Nigdy nie czepiam się czyichś ocen. W mojej skali 10/10 oznacza grę idealną, a że takich nie ma to też takiej nie wystawiam, jednak nie mam problemu z tym, że ktoś taką wystawi. Właściwie to oceny dla mnie nie mają żadnego znaczenia, bardziej się sugeruję pisanymi opiniami.
Zagrywam się w GoT i kurczę, ta gra ma najlepszy system walki w grach z otwartym światem:o
Dragon's Dogma
Monster Hunter World
Ani jedna z tych gier nie ma dobrego systemu walki. Maja dobra walkę ale generalnie i w jednej i w drugiej grze chodzi o rozwój broni i postaci. Crafting etc.

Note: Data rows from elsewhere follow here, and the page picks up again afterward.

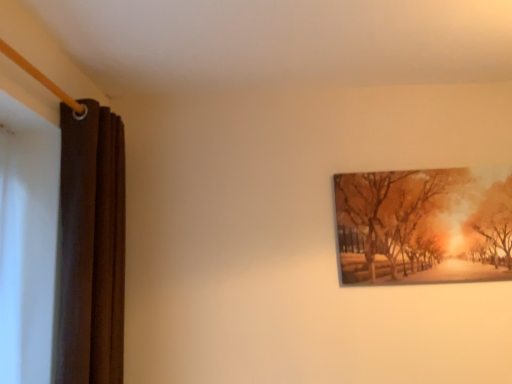 Question: Is the position of matte wooden picture frame at upper right less distant than that of brown velvet curtain at left?

Choices:
 (A) yes
 (B) no

Answer: (B)

Question: Would you say matte wooden picture frame at upper right is outside brown velvet curtain at left?

Choices:
 (A) yes
 (B) no

Answer: (A)

Question: Does matte wooden picture frame at upper right have a smaller size compared to brown velvet curtain at left?

Choices:
 (A) no
 (B) yes

Answer: (B)

Question: From the image's perspective, is matte wooden picture frame at upper right beneath brown velvet curtain at left?

Choices:
 (A) no
 (B) yes

Answer: (A)

Question: From a real-world perspective, is matte wooden picture frame at upper right beneath brown velvet curtain at left?

Choices:
 (A) yes
 (B) no

Answer: (B)

Question: Considering the relative positions of matte wooden picture frame at upper right and brown velvet curtain at left in the image provided, is matte wooden picture frame at upper right to the left of brown velvet curtain at left from the viewer's perspective?

Choices:
 (A) no
 (B) yes

Answer: (A)

Question: Is brown velvet curtain at left shorter than matte wooden picture frame at upper right?

Choices:
 (A) yes
 (B) no

Answer: (B)

Question: Can you confirm if brown velvet curtain at left is wider than matte wooden picture frame at upper right?

Choices:
 (A) yes
 (B) no

Answer: (A)

Question: From a real-world perspective, is brown velvet curtain at left positioned under matte wooden picture frame at upper right based on gravity?

Choices:
 (A) no
 (B) yes

Answer: (B)

Question: Considering the relative sizes of brown velvet curtain at left and matte wooden picture frame at upper right in the image provided, is brown velvet curtain at left thinner than matte wooden picture frame at upper right?

Choices:
 (A) no
 (B) yes

Answer: (A)

Question: Does brown velvet curtain at left have a smaller size compared to matte wooden picture frame at upper right?

Choices:
 (A) yes
 (B) no

Answer: (B)

Question: Considering the relative positions of brown velvet curtain at left and matte wooden picture frame at upper right in the image provided, is brown velvet curtain at left in front of matte wooden picture frame at upper right?

Choices:
 (A) no
 (B) yes

Answer: (B)

Question: From their relative heights in the image, would you say matte wooden picture frame at upper right is taller or shorter than brown velvet curtain at left?

Choices:
 (A) short
 (B) tall

Answer: (A) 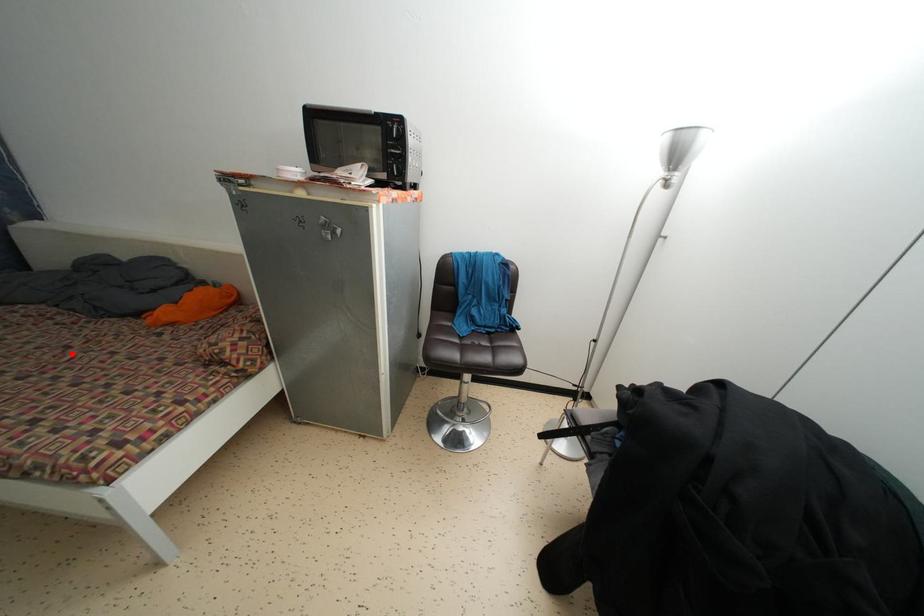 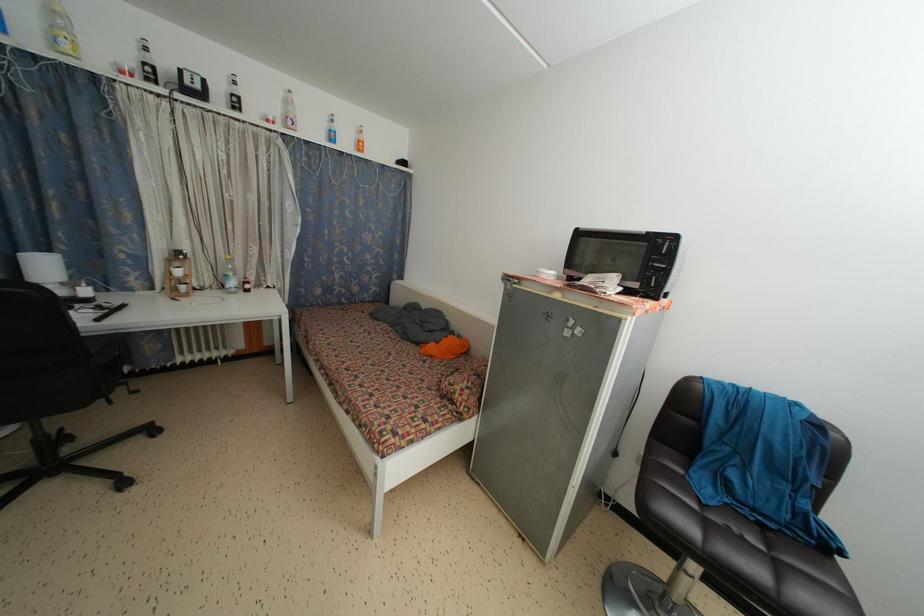 In the second image, find the point that corresponds to the highlighted location in the first image.

(394, 360) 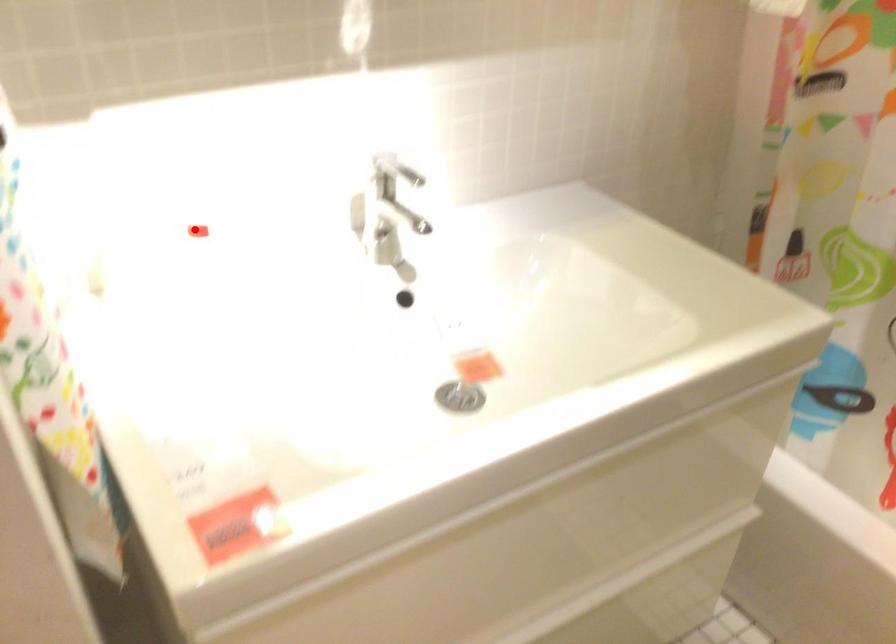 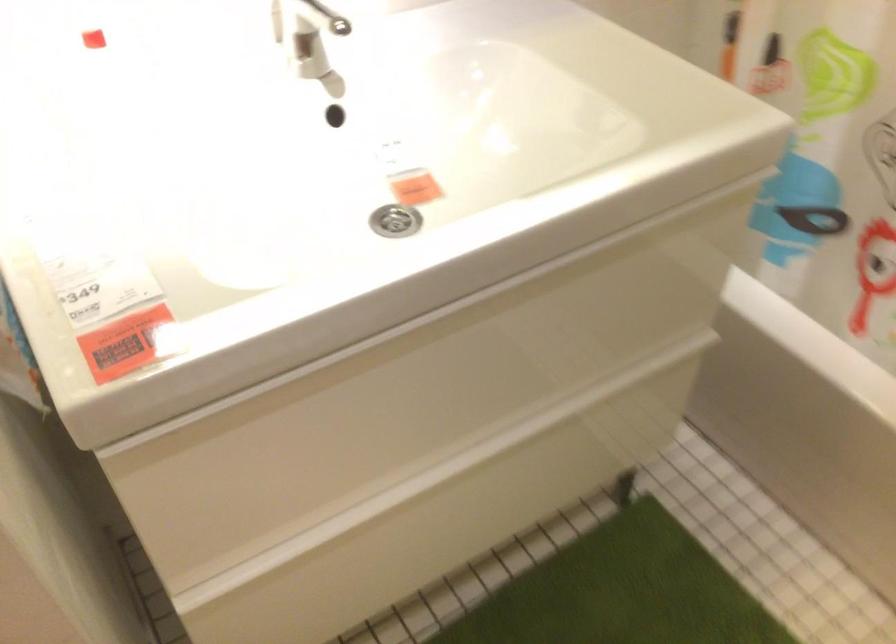 In the second image, find the point that corresponds to the highlighted location in the first image.

(92, 39) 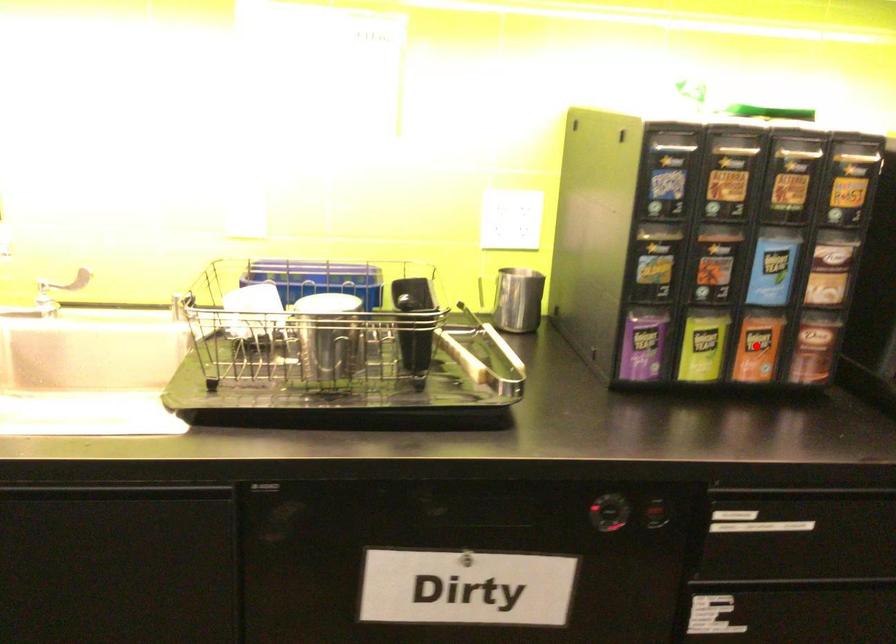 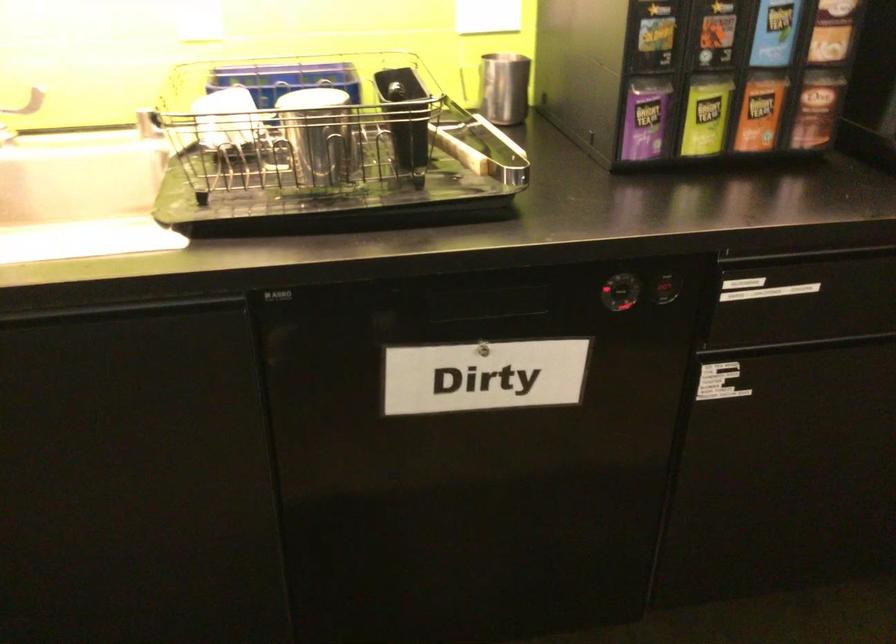 The point at the highlighted location is marked in the first image. Where is the corresponding point in the second image?

(760, 111) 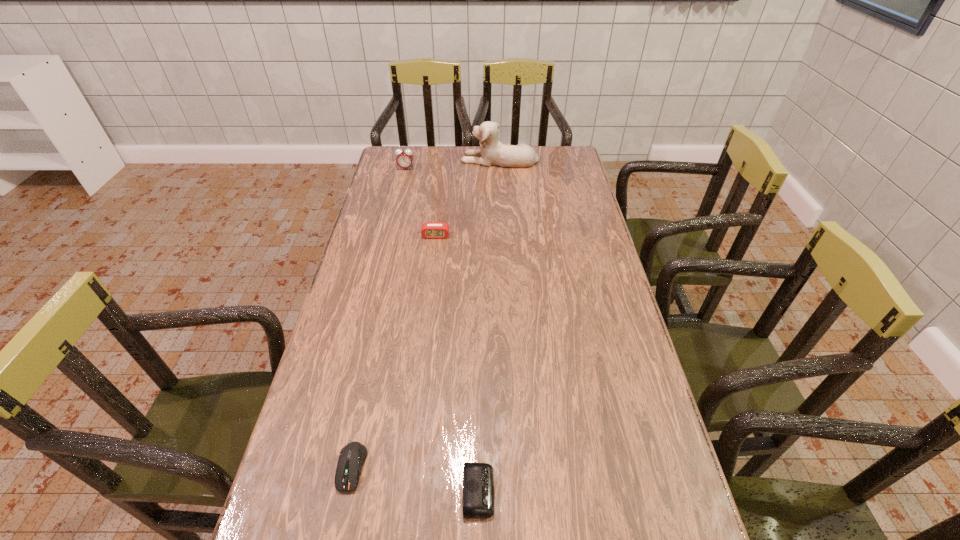 Where is `object present at the far left corner`? The height and width of the screenshot is (540, 960). object present at the far left corner is located at coordinates (404, 159).

Locate an element on the screen. object that is positioned at the far right corner is located at coordinates (493, 152).

In the image, there is a desktop. Where is `vacant space at the far edge`? vacant space at the far edge is located at coordinates (463, 156).

Where is `free spot at the left edge of the desktop`? The height and width of the screenshot is (540, 960). free spot at the left edge of the desktop is located at coordinates (330, 382).

Locate an element on the screen. The image size is (960, 540). free location at the right edge of the desktop is located at coordinates (643, 517).

At what (x,y) coordinates should I click in order to perform the action: click on vacant space in between the computer equipment and the tallest object. Please return your answer as a coordinate pair (x, y). Image resolution: width=960 pixels, height=540 pixels. Looking at the image, I should click on (425, 313).

The image size is (960, 540). Identify the location of free spot between the nearest alarm clock and the second tallest alarm clock. (457, 363).

Identify the location of vacant space in between the puppy and the second alarm clock from left to right. The image size is (960, 540). (468, 198).

Identify the location of free area in between the fourth shortest object and the second shortest object. The image size is (960, 540). (378, 318).

Locate an element on the screen. This screenshot has height=540, width=960. vacant region between the second tallest object and the second shortest object is located at coordinates (378, 318). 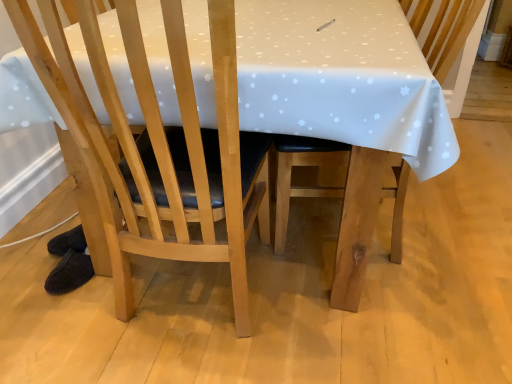 This screenshot has width=512, height=384. Find the location of `vacant area that lies in front of wooden chair at center, acting as the second chair starting from the left`. vacant area that lies in front of wooden chair at center, acting as the second chair starting from the left is located at coordinates (381, 319). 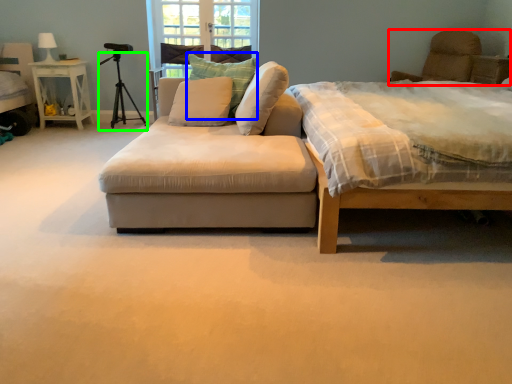 Question: Estimate the real-world distances between objects in this image. Which object is farther from swivel chair (highlighted by a red box), pillow (highlighted by a blue box) or tripod (highlighted by a green box)?

Choices:
 (A) pillow
 (B) tripod

Answer: (B) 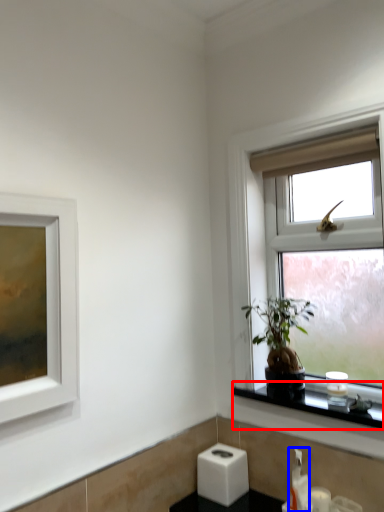 Question: Among these objects, which one is farthest to the camera, window sill (highlighted by a red box) or soap dispenser (highlighted by a blue box)?

Choices:
 (A) window sill
 (B) soap dispenser

Answer: (B) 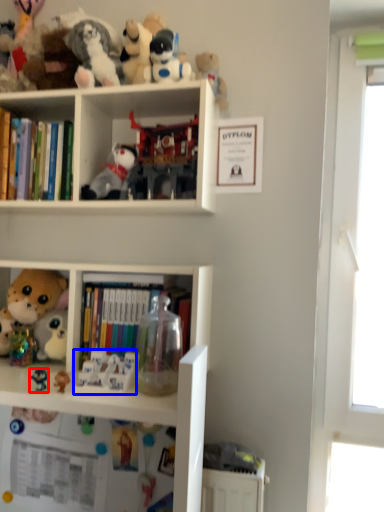 Question: Which object is closer to the camera taking this photo, toy (highlighted by a red box) or toy (highlighted by a blue box)?

Choices:
 (A) toy
 (B) toy

Answer: (B) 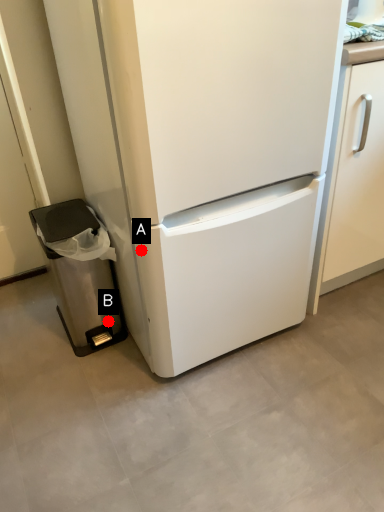 Question: Two points are circled on the image, labeled by A and B beside each circle. Among these points, which one is nearest to the camera?

Choices:
 (A) A is closer
 (B) B is closer

Answer: (A) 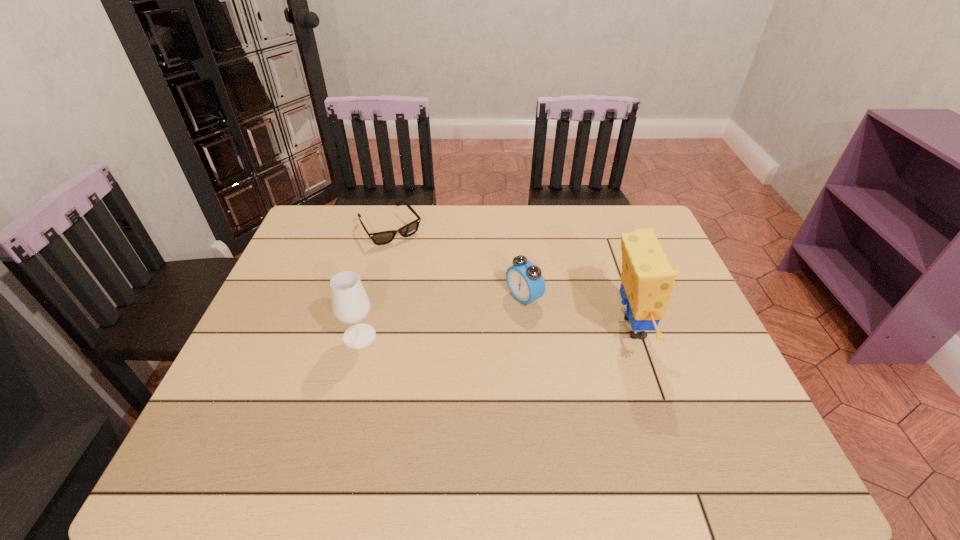 The image size is (960, 540). What are the coordinates of `free point between the third object from left to right and the third shortest object` in the screenshot? It's located at (442, 316).

You are a GUI agent. You are given a task and a screenshot of the screen. Output one action in this format:
    pyautogui.click(x=<x>, y=<y>)
    Task: Click on the object that is the second closest to the alarm clock
    
    Given the screenshot: What is the action you would take?
    (379, 238)

Locate which object ranks in proximity to the farthest object. Please provide its 2D coordinates. Your answer should be formatted as a tuple, i.e. [(x, y)], where the tuple contains the x and y coordinates of a point satisfying the conditions above.

[(524, 279)]

In order to click on vacant area in the image that satisfies the following two spatial constraints: 1. on the front side of the farthest object; 2. on the face of the sponge in this screenshot , I will do `click(366, 328)`.

Locate an element on the screen. free spot that satisfies the following two spatial constraints: 1. on the back side of the third shortest object; 2. on the face of the sponge is located at coordinates (362, 328).

In order to click on free space that satisfies the following two spatial constraints: 1. on the front side of the sunglasses; 2. on the right side of the second shortest object in this screenshot , I will do `click(373, 297)`.

Identify the location of vacant region that satisfies the following two spatial constraints: 1. on the front side of the shortest object; 2. on the face of the rightmost object. (366, 328). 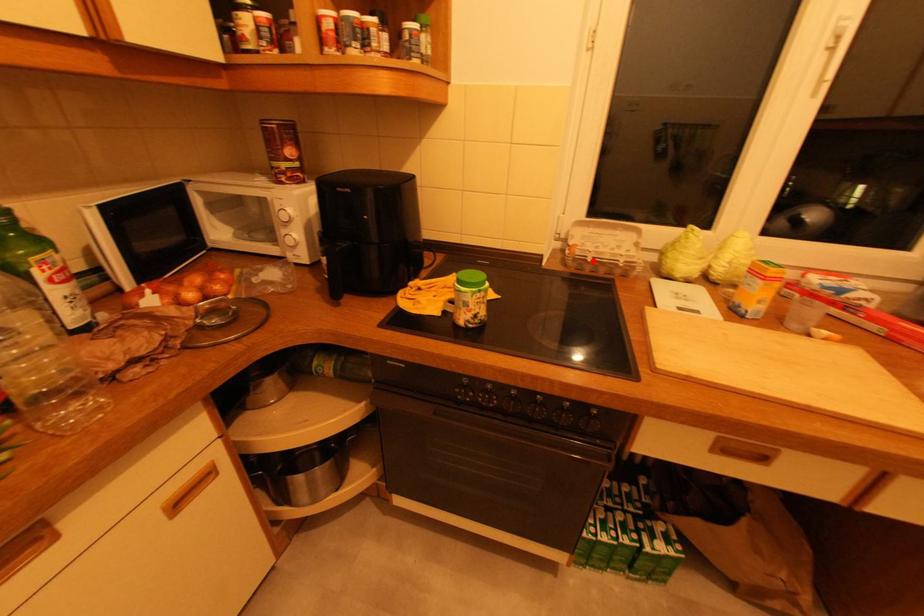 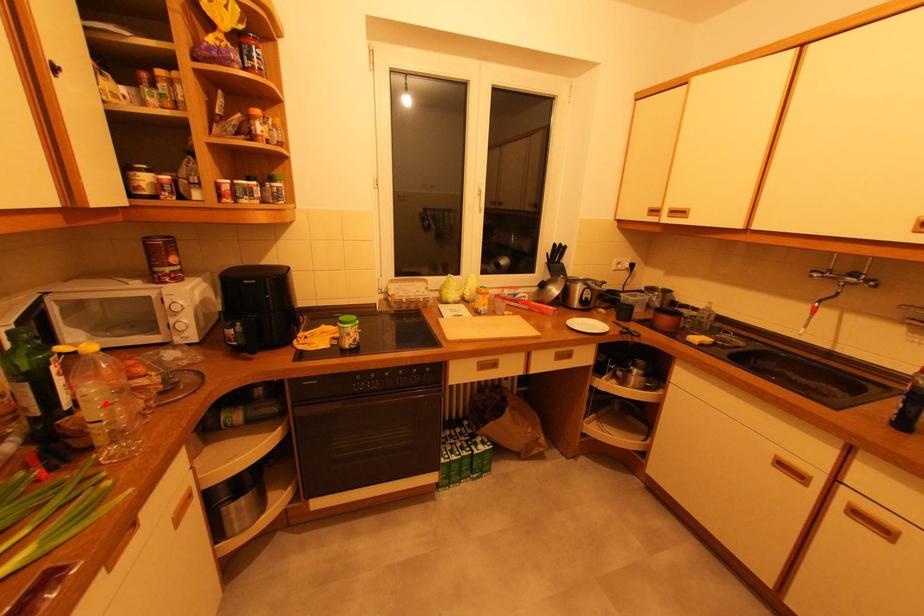 I am providing you with two images of the same scene from different viewpoints. A red point is marked on the first image and another point is marked on the second image. Is the marked point in image1 the same physical position as the marked point in image2?

No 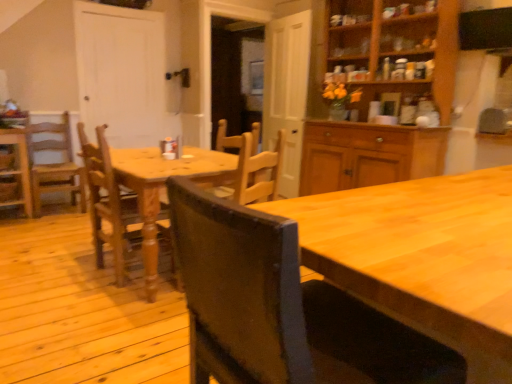 Where is `vacant area that lies to the right of wooden chair at left, which is the first chair in left-to-right order`? The image size is (512, 384). vacant area that lies to the right of wooden chair at left, which is the first chair in left-to-right order is located at coordinates (50, 222). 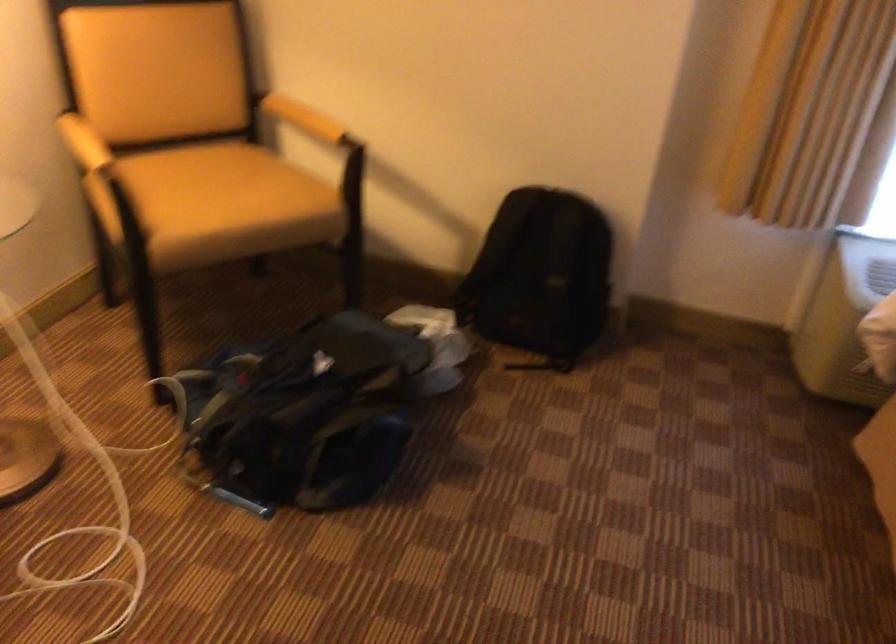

Ale i przez jedna i druga grę można przejść nawalajac bez opamiętania podstawowe kombo dla każdej broni. W systemie walki GoT nie da rady tak zrobić na żadnym poziomie trudności.
System walki jest swietny, ale czemu nie ma lockowania przeciwnikow to pojecia bladego nie mam
Poza strona artystyczna, system walki jest najwiekszym plusem, reszta wypada dosc standardowo
Właśnie dobrze, że nie ma lockowania, zabiłoby to całą płynność z walki, a tak możesz swobodnie mieszać postawy i wyprowadzać przeróżne komba.
No nie wiem w Sekiro gralo sie swietnie, w sumie to bardziej podobalo mi sie od tego, ale bylo za trudne.
W pewnym momencie szlag mnie trafił
Na ten moment (jakieś +/- 20 godzin) jest świetnie. Obok RDR2 i Horizona to najładniejsza gra z otwartym światem, to ile pięknych lokacji dało się umiescic na Tsushimie :o
Póki co nie mogę się oderwać i zwiedzam cała Tsushime. Polecam oddawać hołd w niektórych lokacjach i obserwować jak na to reaguje świat dookoła. Przypadkiem machnalem po touchpadzie i się zdziwiłem jak piorun przywalil.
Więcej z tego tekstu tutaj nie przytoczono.